Quand l’agriculture biologique fait la rencontre des intérêts corporatistes

Un récent reportage diffusé par La semaine verte dressait un portrait cru de l’accaparement des principes de l’agriculture biologique par les intérêts corporatistes à l’échelle globale. Peu d’années auparavant, l’arrimage des valeurs écologiques aux pratiques culturales était un souci généralement prêté à une frange paysanne marginalisée («un truc de hippies» pour reprendre les mots du reportage). Devant ces faits, il nous apparaît manifeste que cette industrialisation du secteur bioalimentaire, lorsque reprise par l’industrie capitaliste, continue d’orienter le système agroalimentaire vers le mur de la non-durabilité.

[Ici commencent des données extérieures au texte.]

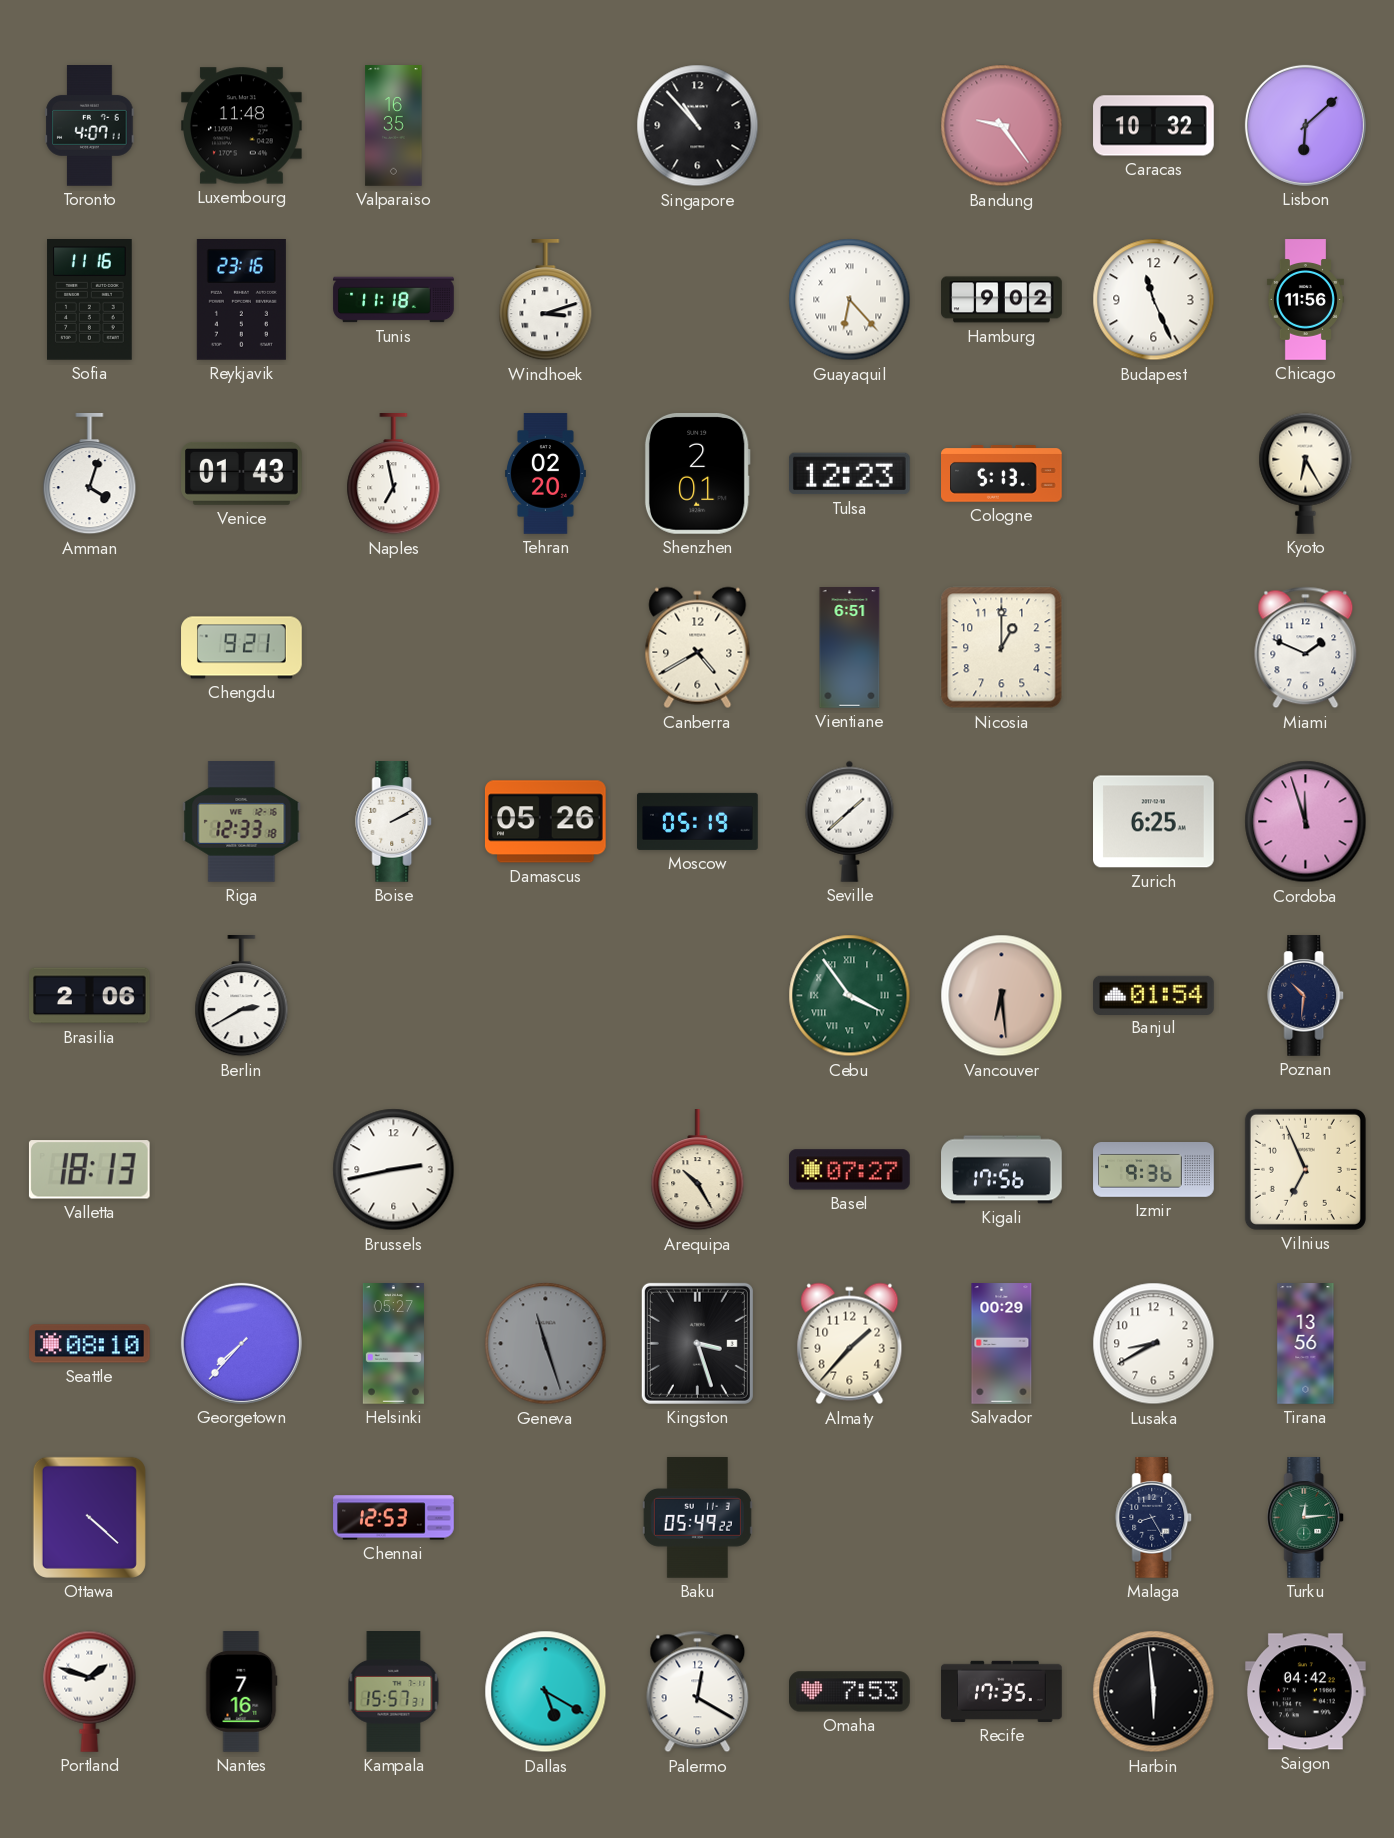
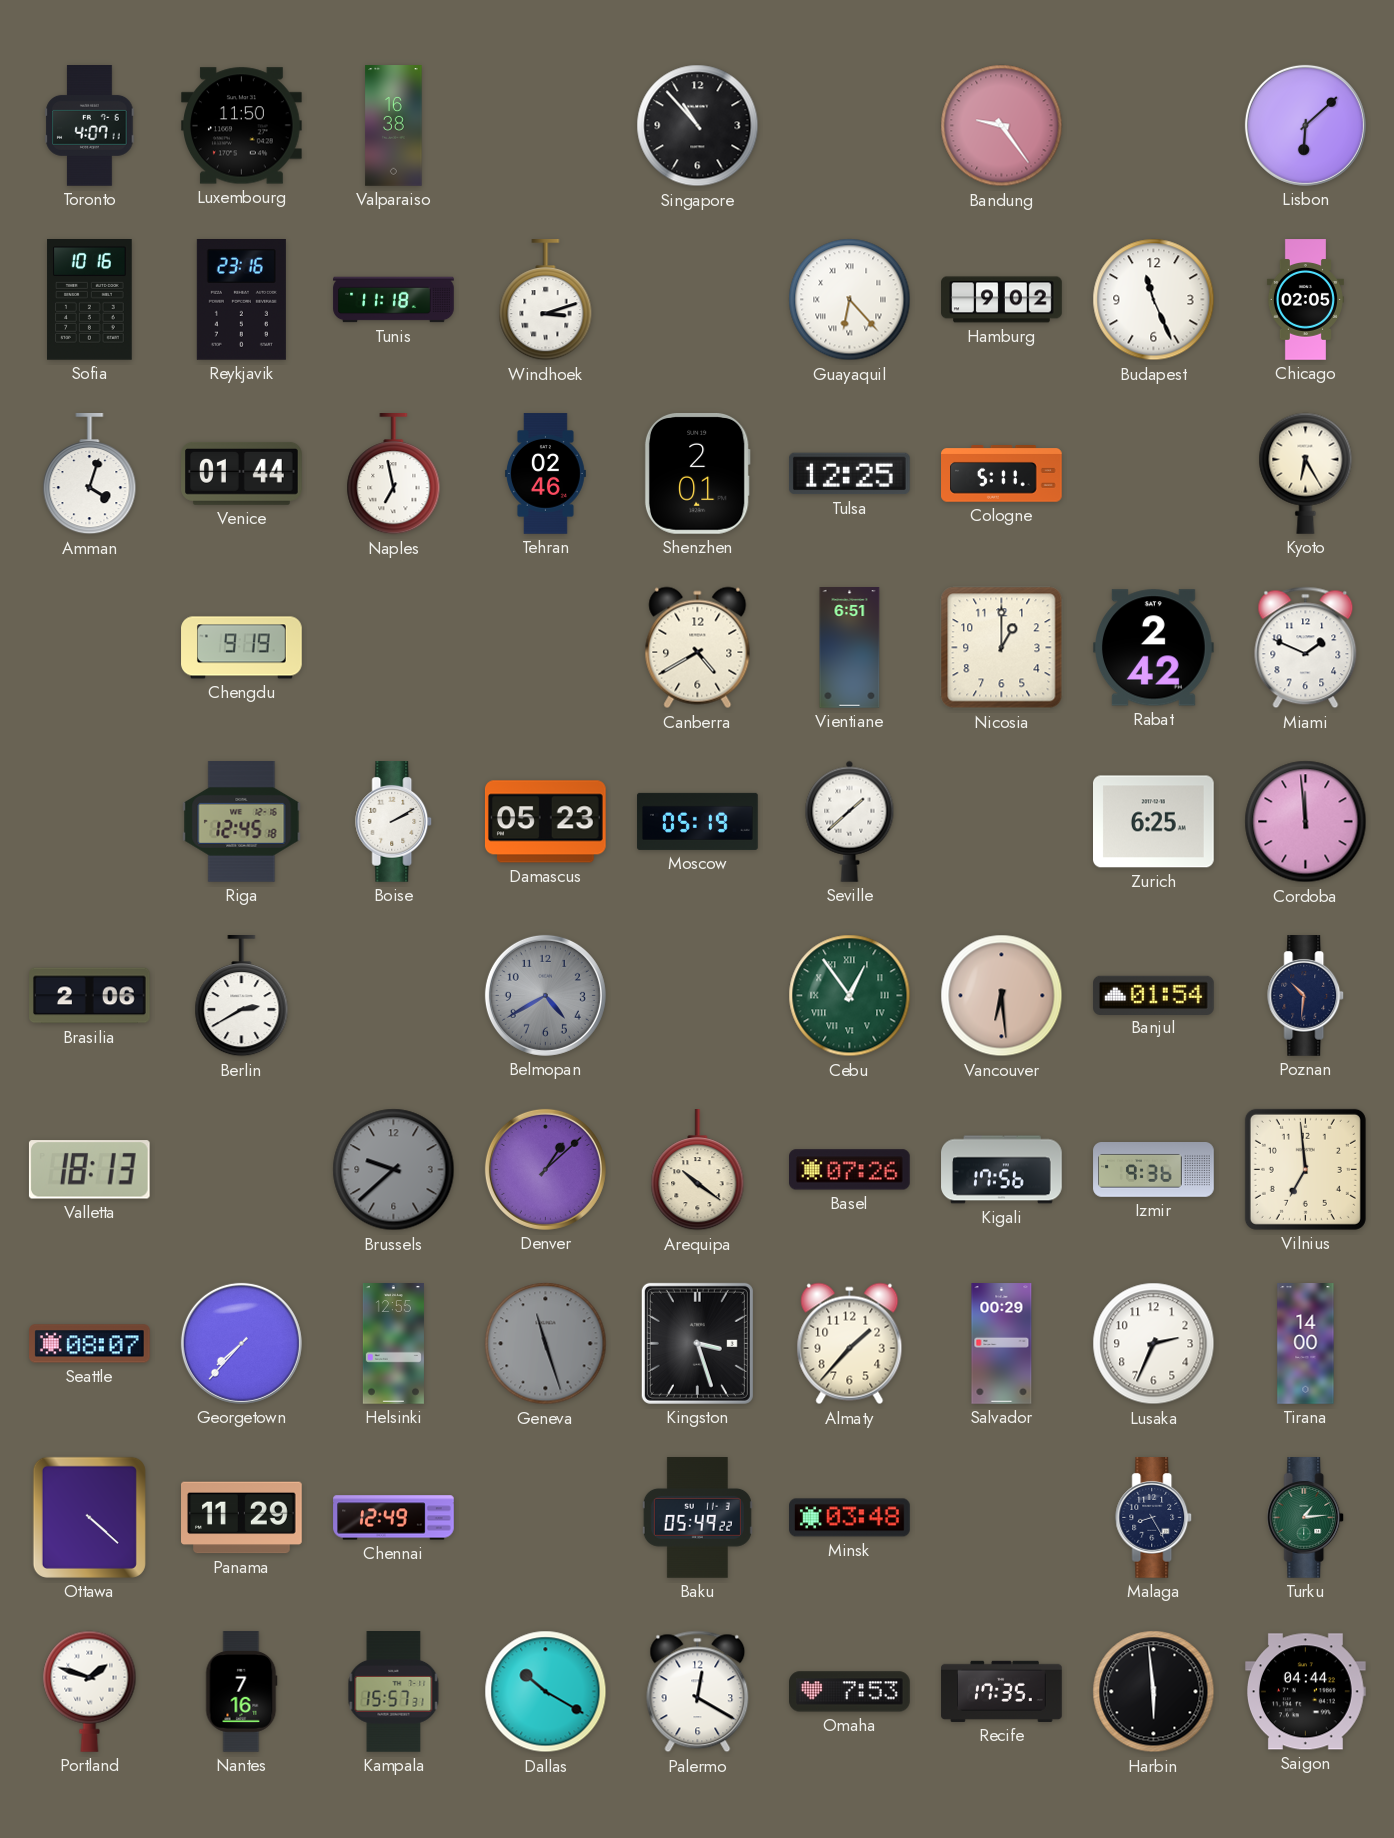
Luxembourg: 11:48 -> 11:50
Valparaiso: 16:35 -> 16:38
Caracas: 10:32 -> none
Sofia: 11:16 -> 10:16
Chicago: 11:56 -> 02:05
Venice: 01:43 -> 01:44
Tehran: 02:20 -> 02:46
Tulsa: 12:23 -> 12:25
Cologne: 5:13 -> 5:11
Chengdu: 9:21 -> 9:19
Rabat: none -> 2:42
Riga: 12:33 -> 12:45
Damascus: 05:26 -> 05:23
Cordoba: 11:57 -> 11:59
Belmopan: none -> 4:40
Cebu: 3:54 -> 12:54
Brussels: 2:43 -> 9:38
Brussels dial: white -> grey
Denver: none -> 1:08
Arequipa: 10:25 -> 10:21
Basel: 07:27 -> 07:26
Vilnius: 6:56 -> 6:59
Seattle: 08:10 -> 08:07
Helsinki: 05:27 -> 12:55
Lusaka: 8:40 -> 2:34
Tirana: 13:56 -> 14:00
Panama: none -> 11:29
Chennai: 12:53 -> 12:49
Minsk: none -> 03:48
Turku: 12:14 -> 1:14
Dallas: 5:20 -> 10:20
Saigon: 04:42 -> 04:44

Image tirée du reportage de La semaine verte

Le soudain attrait pour les produits alimentaires biologiques a provoqué l’apparition d’une niche de consommatrices et consommateurs aux besoins particuliers, prête à assumer le gros prix pour des aliments soustraits à la dispersion d’intrants chimiques. Cette niche, à l’origine d’un lucratif marché actuellement évalué à plus de 90 milliards de dollars américains, s’avère ainsi être une source considérable de profits. Elle oriente dorénavant la stratégie commerciale de géants de l’agroalimentaire, qui appliquent désormais le modèle de l’agriculture industrielle à l’agriculture biologique. Et au Québec, la nouvelle politique bioalimentaire entend vouloir doubler la production «biologique» sur le territoire d’ici 2025.